▸ **What needs to be done**
Copy out each line of the data holding "unto".

▸ **Dataset**
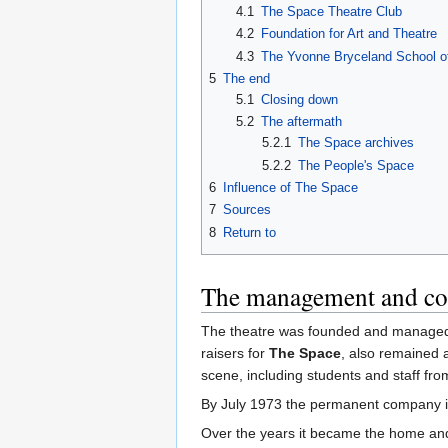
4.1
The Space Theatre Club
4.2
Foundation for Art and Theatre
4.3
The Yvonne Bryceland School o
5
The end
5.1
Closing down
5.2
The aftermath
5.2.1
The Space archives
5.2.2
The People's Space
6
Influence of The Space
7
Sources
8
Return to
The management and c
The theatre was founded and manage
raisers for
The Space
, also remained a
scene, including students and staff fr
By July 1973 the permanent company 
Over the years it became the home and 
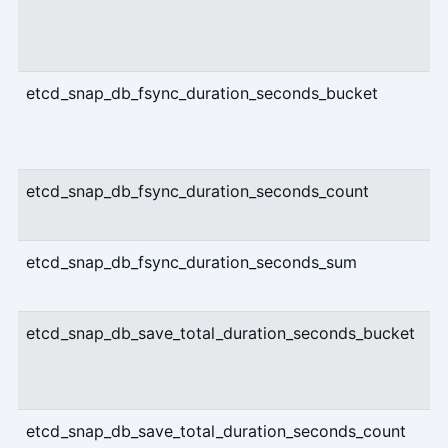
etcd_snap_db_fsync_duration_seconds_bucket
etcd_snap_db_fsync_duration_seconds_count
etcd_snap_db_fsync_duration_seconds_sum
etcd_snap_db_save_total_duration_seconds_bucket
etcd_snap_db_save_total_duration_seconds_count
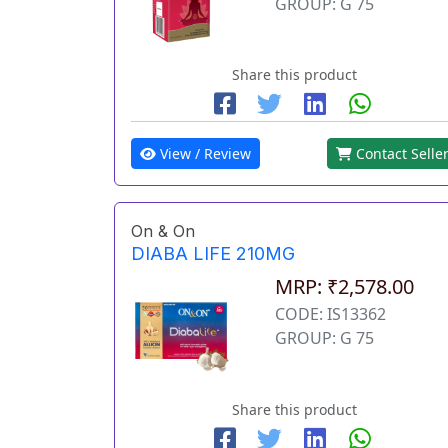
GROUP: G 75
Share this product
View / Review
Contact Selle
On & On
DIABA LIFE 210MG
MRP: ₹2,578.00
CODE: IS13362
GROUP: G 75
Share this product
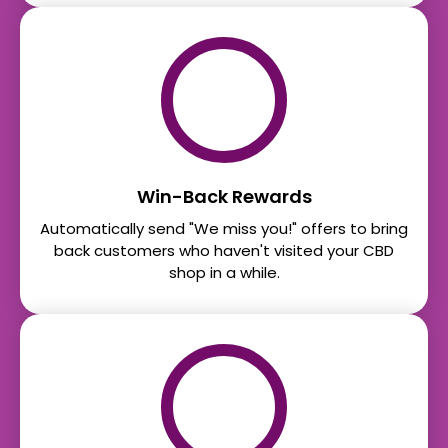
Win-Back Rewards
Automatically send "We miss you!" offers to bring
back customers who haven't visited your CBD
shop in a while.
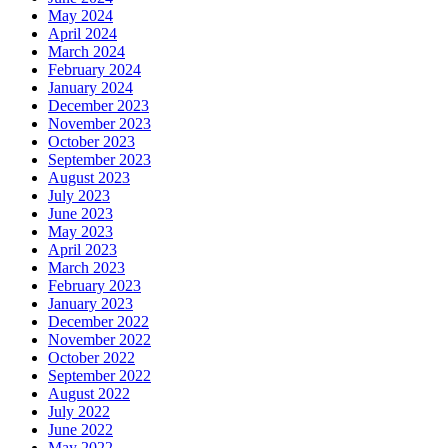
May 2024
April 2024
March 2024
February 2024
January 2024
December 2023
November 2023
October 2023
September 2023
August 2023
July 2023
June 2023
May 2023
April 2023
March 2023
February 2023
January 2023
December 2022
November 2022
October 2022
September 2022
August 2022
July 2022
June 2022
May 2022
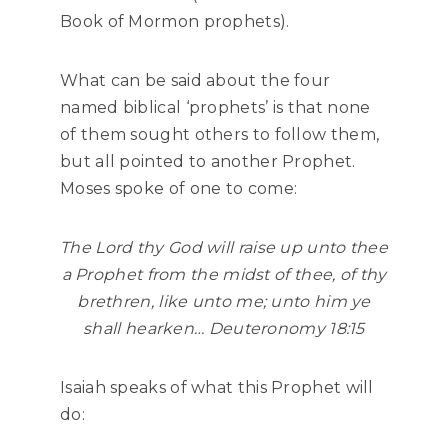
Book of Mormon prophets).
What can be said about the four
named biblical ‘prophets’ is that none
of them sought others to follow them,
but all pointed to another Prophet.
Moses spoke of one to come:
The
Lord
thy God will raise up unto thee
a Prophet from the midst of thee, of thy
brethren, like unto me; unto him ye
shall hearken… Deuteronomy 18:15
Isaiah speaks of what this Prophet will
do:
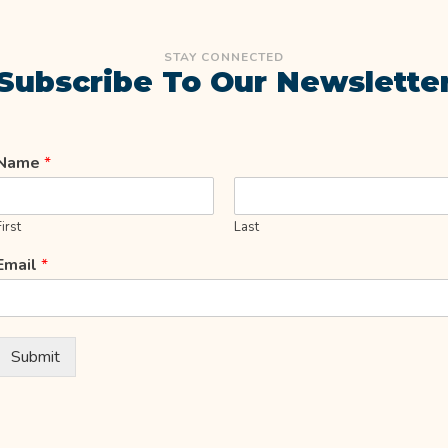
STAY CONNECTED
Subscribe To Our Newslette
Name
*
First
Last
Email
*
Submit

▸ **Solution to this problem**
thy God will raise up unto thee
brethren, like unto me; unto him ye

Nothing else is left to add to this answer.